- ID:
- ivo://CDS.VizieR/J/A+A/658/A115
- Title:
- Proxima Cen ESPRESSO RV and FWHM
- Short Name:
- J/A+A/658/A115
- Date:
- 21 Feb 2022 11:58:12
- Publisher:
- CDS
- Description:
- Proxima Centauri is the closest star to the Sun. This small, low-mass, mid M dwarf is known to host an Earth-mass exoplanet with an orbital period of 11.2 days within the habitable zone, as well as a long-period planet candidate with an orbital period of close to 5yr. We report on the analysis of a large set of observations taken with the ESPRESSO spectrograph at the aimed at a thorough evaluation of the presence of a third low-mass planetary companion, which started emerging during a previous campaign. Radial velocities (RVs) were calculated using both a cross-correlation function (CCF) and a template matching approach.

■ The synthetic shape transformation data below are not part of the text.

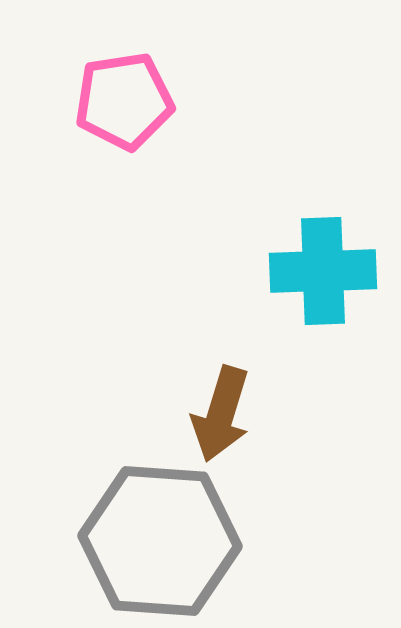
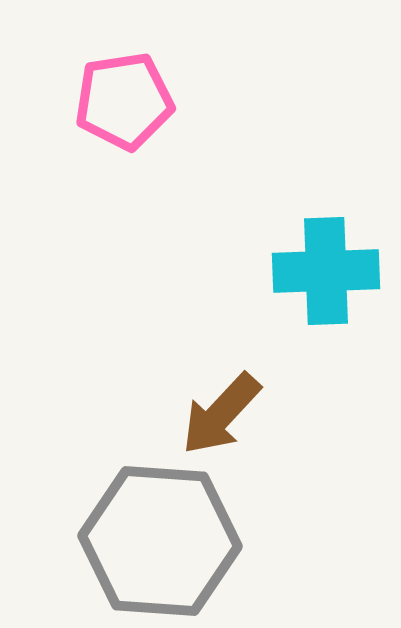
cyan cross: moved 3 px right
brown arrow: rotated 26 degrees clockwise
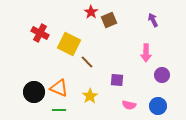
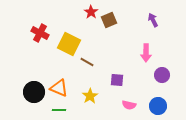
brown line: rotated 16 degrees counterclockwise
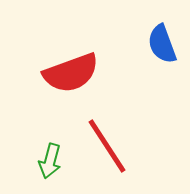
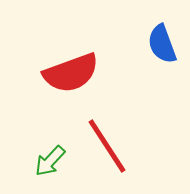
green arrow: rotated 28 degrees clockwise
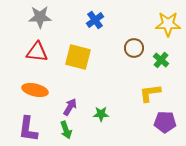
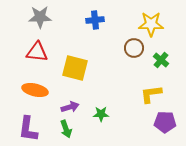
blue cross: rotated 30 degrees clockwise
yellow star: moved 17 px left
yellow square: moved 3 px left, 11 px down
yellow L-shape: moved 1 px right, 1 px down
purple arrow: rotated 42 degrees clockwise
green arrow: moved 1 px up
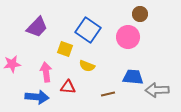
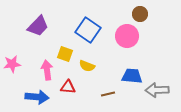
purple trapezoid: moved 1 px right, 1 px up
pink circle: moved 1 px left, 1 px up
yellow square: moved 5 px down
pink arrow: moved 1 px right, 2 px up
blue trapezoid: moved 1 px left, 1 px up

The RV analysis includes a component to model Proxima`s activity using a Gaussian process (GP). We use the CCF's full width at half maximum to help constrain the GP, and we study other simultaneous observables as activity indicators in order to assess the nature of any potential RV signals. We detect a signal at 5.12+/-0.04 days with a semi-amplitude of 39+/-7cm/s. The analysis of subsets of the ESPRESSO data, the activity indicators, and chromatic RVs suggest that this signal is not caused by stellar variability but instead by a planetary companion with a minimum mass of 0.26+/-0.05M_{sun}_ (about twice the mass of Mars) orbiting at 0.029 au from the star. The orbital eccentricity is well constrained and compatible with a circular orbit.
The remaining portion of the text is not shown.